Thursday, June 13, 2024

Doing What's Right For Montana's Children

by Sen. Max Baucus
| September 12, 2007 12:00 AM

In the Gospel of Matthew, Jesus was teaching to thousands, and when the children of the village approached him, he welcomed them with open arms. Jesus knew that caring for children was one of our highest callings, and that principle holds as true today as it did back then.

As Montanans, and Americans, one of our greatest responsibilities, and privileges, is to give our children a better life than we had. From sporting events, to vacations, to graduations, even first dates, watching your children grow up is the greatest, and at times scariest, experience in life. And as a parent there is nothing worse than seeing your children in pain. When they peek over the bed late at night, with tear-filled eyes, all you want to do is wrap them up and make everything better.
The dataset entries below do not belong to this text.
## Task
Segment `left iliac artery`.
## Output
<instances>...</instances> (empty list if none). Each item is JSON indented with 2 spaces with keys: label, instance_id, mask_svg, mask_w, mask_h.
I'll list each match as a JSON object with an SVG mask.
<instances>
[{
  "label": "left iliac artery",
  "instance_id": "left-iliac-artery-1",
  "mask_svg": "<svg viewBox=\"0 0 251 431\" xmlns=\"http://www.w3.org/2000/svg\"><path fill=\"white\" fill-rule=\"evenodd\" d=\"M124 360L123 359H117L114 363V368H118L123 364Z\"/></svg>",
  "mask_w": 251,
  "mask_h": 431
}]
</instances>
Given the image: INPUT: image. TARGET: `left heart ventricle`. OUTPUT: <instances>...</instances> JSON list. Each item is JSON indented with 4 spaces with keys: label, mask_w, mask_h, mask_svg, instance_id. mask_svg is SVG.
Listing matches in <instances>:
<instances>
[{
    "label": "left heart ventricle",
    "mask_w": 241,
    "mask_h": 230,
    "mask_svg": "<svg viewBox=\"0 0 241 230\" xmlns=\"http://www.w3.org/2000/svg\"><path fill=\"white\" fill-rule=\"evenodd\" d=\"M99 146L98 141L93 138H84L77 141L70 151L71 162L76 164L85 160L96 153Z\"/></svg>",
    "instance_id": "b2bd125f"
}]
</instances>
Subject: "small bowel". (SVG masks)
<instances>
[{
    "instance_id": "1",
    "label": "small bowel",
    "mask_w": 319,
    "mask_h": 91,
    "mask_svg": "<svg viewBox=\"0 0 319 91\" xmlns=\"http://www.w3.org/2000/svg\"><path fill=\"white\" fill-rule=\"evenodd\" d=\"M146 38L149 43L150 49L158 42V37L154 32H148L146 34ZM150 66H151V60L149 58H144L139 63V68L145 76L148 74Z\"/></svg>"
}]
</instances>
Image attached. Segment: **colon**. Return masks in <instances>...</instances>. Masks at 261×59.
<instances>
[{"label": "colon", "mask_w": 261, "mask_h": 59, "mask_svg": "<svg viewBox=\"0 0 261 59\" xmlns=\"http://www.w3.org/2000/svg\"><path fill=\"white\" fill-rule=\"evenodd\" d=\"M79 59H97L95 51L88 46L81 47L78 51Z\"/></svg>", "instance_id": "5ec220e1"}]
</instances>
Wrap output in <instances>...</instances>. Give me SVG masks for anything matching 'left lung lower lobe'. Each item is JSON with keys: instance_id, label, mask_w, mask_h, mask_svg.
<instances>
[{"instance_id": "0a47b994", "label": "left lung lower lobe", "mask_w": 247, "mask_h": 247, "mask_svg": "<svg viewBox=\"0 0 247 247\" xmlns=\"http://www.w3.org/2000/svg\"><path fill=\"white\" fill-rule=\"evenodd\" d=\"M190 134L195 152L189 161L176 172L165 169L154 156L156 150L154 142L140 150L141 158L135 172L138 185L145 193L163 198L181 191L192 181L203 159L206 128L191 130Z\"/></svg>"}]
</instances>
Unfortunately sometimes vanilla ice cream and Happy Feet aren't enough to ease the pain.

That's why as a Senator, and Chairman of the Finance Committee, as a Montanan, and American, as a father, and most importantly, a human being, I've made renewing and covering more kids under the Children's Health Insurance Program, or CHIP, my top health care priority.

CHIP is a program that I helped create a decade ago that provides health insurance to children from low-income families. This is a program that truly represents the best of us. It's a program that helps Johhnys and Susies grow up to be healthy adults. It's a program that helps parents sleep a little better knowing that one accident won't drive them into bankruptcy. And it's a program that I'm committed to working for.
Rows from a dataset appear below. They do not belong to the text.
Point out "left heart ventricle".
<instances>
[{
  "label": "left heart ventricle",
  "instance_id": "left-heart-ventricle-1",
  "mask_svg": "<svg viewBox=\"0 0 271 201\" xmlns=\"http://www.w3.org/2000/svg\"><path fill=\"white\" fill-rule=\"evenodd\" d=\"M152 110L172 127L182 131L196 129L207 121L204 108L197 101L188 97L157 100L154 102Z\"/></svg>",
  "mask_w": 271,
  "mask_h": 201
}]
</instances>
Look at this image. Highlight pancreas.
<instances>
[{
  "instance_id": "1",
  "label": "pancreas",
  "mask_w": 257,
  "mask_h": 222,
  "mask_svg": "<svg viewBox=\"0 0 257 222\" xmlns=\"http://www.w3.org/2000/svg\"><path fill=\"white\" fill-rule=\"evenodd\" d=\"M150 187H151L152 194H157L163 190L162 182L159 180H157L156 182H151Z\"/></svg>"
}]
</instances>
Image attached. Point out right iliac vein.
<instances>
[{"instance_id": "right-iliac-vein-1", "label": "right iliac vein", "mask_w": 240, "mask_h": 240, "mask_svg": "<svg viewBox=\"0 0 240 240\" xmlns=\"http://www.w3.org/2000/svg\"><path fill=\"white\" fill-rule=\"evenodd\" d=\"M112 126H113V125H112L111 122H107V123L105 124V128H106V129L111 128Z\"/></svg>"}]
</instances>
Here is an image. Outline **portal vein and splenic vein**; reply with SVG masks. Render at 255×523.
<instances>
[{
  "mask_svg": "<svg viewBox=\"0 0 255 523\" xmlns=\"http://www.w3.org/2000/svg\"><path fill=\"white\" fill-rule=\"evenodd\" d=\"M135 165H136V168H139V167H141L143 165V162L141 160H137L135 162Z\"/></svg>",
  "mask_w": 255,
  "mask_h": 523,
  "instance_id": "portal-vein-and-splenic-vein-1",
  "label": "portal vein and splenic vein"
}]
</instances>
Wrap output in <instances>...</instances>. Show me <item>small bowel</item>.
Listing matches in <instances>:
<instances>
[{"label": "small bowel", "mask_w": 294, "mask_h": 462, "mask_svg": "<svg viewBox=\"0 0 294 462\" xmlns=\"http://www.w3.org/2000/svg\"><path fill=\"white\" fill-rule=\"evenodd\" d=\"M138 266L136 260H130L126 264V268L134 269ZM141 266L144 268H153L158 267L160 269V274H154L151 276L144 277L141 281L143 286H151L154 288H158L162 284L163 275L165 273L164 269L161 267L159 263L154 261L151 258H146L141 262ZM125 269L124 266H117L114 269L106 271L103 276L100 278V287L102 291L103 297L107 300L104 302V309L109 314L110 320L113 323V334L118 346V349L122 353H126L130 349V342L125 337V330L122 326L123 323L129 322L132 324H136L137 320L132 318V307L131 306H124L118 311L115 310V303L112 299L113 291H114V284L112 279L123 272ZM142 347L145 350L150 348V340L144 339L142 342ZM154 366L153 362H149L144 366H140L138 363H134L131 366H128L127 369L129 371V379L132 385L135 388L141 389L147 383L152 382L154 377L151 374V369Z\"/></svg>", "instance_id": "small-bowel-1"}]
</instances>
I'm extremely proud that the Senate recently passed my bill to provide $35 billion for the CHIP program over the next five years. What does $35 billion mean? It means that an additional 3.2 million children across the country, and up to 12,000 kids in Montana, will get the health care they need and deserve. From accidents to illnesses, from check-ups to immunizations, these dollars will give millions of kids the building blocks they need to lead a healthy, successful life, and that is the greatest investment I can think of.
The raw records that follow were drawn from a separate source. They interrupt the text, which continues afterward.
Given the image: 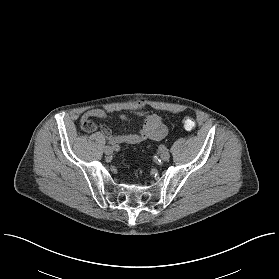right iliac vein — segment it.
Returning <instances> with one entry per match:
<instances>
[{"label": "right iliac vein", "instance_id": "right-iliac-vein-1", "mask_svg": "<svg viewBox=\"0 0 279 279\" xmlns=\"http://www.w3.org/2000/svg\"><path fill=\"white\" fill-rule=\"evenodd\" d=\"M104 152L106 153V154H112L113 153V149H112V147H110V146H106L105 148H104Z\"/></svg>", "mask_w": 279, "mask_h": 279}]
</instances>
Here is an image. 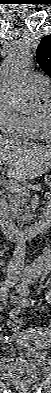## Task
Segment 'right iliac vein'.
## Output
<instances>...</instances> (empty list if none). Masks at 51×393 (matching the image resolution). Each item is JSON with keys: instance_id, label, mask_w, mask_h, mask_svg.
Segmentation results:
<instances>
[{"instance_id": "1", "label": "right iliac vein", "mask_w": 51, "mask_h": 393, "mask_svg": "<svg viewBox=\"0 0 51 393\" xmlns=\"http://www.w3.org/2000/svg\"><path fill=\"white\" fill-rule=\"evenodd\" d=\"M8 278H9V279H12V278H13V274H9V275H8Z\"/></svg>"}]
</instances>
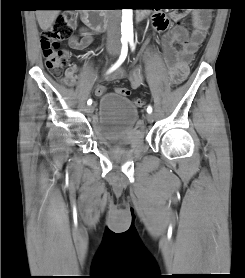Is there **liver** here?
<instances>
[{"label": "liver", "mask_w": 245, "mask_h": 278, "mask_svg": "<svg viewBox=\"0 0 245 278\" xmlns=\"http://www.w3.org/2000/svg\"><path fill=\"white\" fill-rule=\"evenodd\" d=\"M59 15V10H37L36 18L40 28L47 31Z\"/></svg>", "instance_id": "1"}]
</instances>
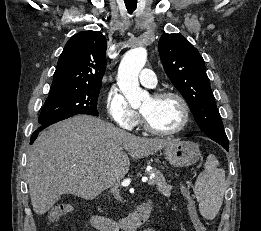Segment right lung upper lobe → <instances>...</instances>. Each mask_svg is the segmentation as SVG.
<instances>
[{
  "label": "right lung upper lobe",
  "instance_id": "1",
  "mask_svg": "<svg viewBox=\"0 0 261 231\" xmlns=\"http://www.w3.org/2000/svg\"><path fill=\"white\" fill-rule=\"evenodd\" d=\"M106 47V38L99 31L72 36L59 57L51 89L101 88Z\"/></svg>",
  "mask_w": 261,
  "mask_h": 231
}]
</instances>
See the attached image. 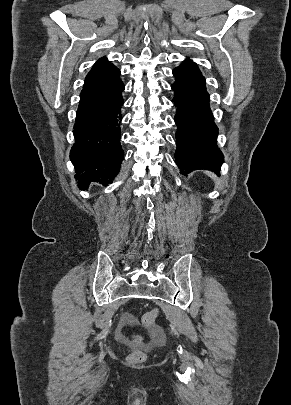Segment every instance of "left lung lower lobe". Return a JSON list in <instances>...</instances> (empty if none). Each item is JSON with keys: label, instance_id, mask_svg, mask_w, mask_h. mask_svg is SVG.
<instances>
[{"label": "left lung lower lobe", "instance_id": "obj_1", "mask_svg": "<svg viewBox=\"0 0 291 405\" xmlns=\"http://www.w3.org/2000/svg\"><path fill=\"white\" fill-rule=\"evenodd\" d=\"M173 75L176 81L171 85L175 91L172 102L177 107L174 121L178 126L176 164L185 176L197 169L219 173L224 156L216 146L218 131L209 107L205 78L189 59L176 67Z\"/></svg>", "mask_w": 291, "mask_h": 405}]
</instances>
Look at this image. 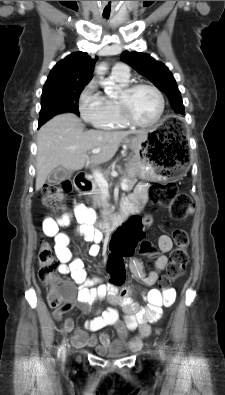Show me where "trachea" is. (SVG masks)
<instances>
[{
  "label": "trachea",
  "mask_w": 225,
  "mask_h": 395,
  "mask_svg": "<svg viewBox=\"0 0 225 395\" xmlns=\"http://www.w3.org/2000/svg\"><path fill=\"white\" fill-rule=\"evenodd\" d=\"M104 17H105V18H108V17H109V15H104Z\"/></svg>",
  "instance_id": "trachea-1"
}]
</instances>
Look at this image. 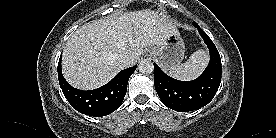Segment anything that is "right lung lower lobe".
Listing matches in <instances>:
<instances>
[{
	"instance_id": "1",
	"label": "right lung lower lobe",
	"mask_w": 276,
	"mask_h": 138,
	"mask_svg": "<svg viewBox=\"0 0 276 138\" xmlns=\"http://www.w3.org/2000/svg\"><path fill=\"white\" fill-rule=\"evenodd\" d=\"M136 66L119 72L106 85L83 91L72 87L63 77L61 57L58 63V79L62 92L71 106L85 115L100 117L115 111L122 103L127 91V84Z\"/></svg>"
}]
</instances>
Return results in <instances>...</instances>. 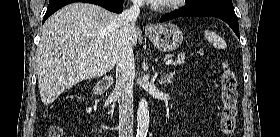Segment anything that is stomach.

Some say $35 billion is too much to spend on CHIP. But my question is, when talking about children, when talking about life and death, how can anyone in good conscience say it is too much? If a child was starving, wouldn't we feed them? If a child was in danger, wouldn't we protect them? So, if children are potentially dying, how can we not step up and save them?

CHIP also makes sense as an investment. The better the health care we provide to our kids, the lower health care costs will be for everyone else. It's that simple.

I'll admit I was a little surprised to learn that the White House threatened to veto my bill. I pride myself on working together with both sides of the isle to do what's right. But let me be crystal clear, if this bill is vetoed, I will stand firm and work with my colleagues to override a veto. Health care for kid is just too important. This isn't an issue of politics, this is an issue of humanity.